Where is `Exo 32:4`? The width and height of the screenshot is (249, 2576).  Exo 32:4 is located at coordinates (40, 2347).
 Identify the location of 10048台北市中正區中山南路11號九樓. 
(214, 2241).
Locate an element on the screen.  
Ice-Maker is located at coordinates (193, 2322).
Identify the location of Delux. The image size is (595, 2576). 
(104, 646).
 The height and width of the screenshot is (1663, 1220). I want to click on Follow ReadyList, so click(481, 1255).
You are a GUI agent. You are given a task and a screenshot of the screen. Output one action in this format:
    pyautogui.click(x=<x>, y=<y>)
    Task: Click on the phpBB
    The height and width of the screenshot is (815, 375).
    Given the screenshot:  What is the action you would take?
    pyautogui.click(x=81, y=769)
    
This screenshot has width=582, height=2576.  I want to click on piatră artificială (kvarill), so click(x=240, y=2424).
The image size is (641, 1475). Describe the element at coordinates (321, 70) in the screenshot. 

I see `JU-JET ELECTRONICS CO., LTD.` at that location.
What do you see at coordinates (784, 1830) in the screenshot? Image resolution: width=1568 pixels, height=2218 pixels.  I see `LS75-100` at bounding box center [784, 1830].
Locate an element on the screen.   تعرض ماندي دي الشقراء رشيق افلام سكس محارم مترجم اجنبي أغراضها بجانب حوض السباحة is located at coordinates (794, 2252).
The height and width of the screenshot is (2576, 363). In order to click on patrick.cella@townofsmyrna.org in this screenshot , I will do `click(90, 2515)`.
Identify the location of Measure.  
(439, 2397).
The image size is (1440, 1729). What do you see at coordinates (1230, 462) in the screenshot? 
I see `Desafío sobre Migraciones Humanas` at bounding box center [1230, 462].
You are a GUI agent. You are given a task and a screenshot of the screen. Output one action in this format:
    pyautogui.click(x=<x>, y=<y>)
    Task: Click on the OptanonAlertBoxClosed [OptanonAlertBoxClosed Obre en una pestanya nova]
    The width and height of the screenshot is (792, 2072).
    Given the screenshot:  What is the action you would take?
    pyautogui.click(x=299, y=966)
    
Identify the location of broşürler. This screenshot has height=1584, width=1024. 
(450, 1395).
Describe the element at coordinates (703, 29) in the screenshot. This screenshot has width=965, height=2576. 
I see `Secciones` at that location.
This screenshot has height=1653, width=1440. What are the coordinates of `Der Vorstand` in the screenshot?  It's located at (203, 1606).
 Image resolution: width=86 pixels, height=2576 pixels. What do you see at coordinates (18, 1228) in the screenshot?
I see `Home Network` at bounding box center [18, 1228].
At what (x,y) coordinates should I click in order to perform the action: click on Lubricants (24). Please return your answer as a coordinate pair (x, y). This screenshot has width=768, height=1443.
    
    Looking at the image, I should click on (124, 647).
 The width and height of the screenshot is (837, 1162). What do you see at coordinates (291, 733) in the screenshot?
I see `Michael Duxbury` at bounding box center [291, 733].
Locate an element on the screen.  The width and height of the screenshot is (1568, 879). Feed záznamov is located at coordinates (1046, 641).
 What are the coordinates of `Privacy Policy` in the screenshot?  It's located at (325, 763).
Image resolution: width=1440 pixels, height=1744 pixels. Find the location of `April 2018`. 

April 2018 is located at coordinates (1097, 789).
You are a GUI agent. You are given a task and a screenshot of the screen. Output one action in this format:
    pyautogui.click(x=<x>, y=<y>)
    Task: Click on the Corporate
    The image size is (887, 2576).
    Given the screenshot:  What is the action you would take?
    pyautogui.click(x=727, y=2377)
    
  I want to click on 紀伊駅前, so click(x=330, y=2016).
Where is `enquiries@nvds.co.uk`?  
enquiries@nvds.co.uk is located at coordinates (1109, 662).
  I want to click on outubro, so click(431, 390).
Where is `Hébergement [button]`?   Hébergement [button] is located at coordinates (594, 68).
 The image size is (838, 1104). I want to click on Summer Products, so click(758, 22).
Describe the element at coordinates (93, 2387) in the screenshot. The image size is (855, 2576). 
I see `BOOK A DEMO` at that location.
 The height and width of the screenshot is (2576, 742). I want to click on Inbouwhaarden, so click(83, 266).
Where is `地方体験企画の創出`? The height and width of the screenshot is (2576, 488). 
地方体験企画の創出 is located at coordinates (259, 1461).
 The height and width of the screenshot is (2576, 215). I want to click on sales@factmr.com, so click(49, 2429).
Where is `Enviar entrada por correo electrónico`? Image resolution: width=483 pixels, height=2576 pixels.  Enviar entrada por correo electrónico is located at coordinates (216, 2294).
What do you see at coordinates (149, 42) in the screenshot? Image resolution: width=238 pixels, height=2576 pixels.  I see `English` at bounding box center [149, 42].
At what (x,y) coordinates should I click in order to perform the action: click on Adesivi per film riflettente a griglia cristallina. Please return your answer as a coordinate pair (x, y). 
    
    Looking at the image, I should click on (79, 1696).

-- -- --

» Assigned task: Of all the entries above, output exactly the lines between the one holding "This screenshot has width=582, height=2576." and the one holding "Task: Click on the OptanonAlertBoxClosed", inclusive.

» Result of this task:
This screenshot has width=582, height=2576.  I want to click on piatră artificială (kvarill), so click(x=240, y=2424).
The image size is (641, 1475). Describe the element at coordinates (321, 70) in the screenshot. 

I see `JU-JET ELECTRONICS CO., LTD.` at that location.
What do you see at coordinates (784, 1830) in the screenshot? Image resolution: width=1568 pixels, height=2218 pixels.  I see `LS75-100` at bounding box center [784, 1830].
Locate an element on the screen.   تعرض ماندي دي الشقراء رشيق افلام سكس محارم مترجم اجنبي أغراضها بجانب حوض السباحة is located at coordinates (794, 2252).
The height and width of the screenshot is (2576, 363). In order to click on patrick.cella@townofsmyrna.org in this screenshot , I will do `click(90, 2515)`.
Identify the location of Measure.  
(439, 2397).
The image size is (1440, 1729). What do you see at coordinates (1230, 462) in the screenshot? 
I see `Desafío sobre Migraciones Humanas` at bounding box center [1230, 462].
You are a GUI agent. You are given a task and a screenshot of the screen. Output one action in this format:
    pyautogui.click(x=<x>, y=<y>)
    Task: Click on the OptanonAlertBoxClosed [OptanonAlertBoxClosed Obre en una pestanya nova]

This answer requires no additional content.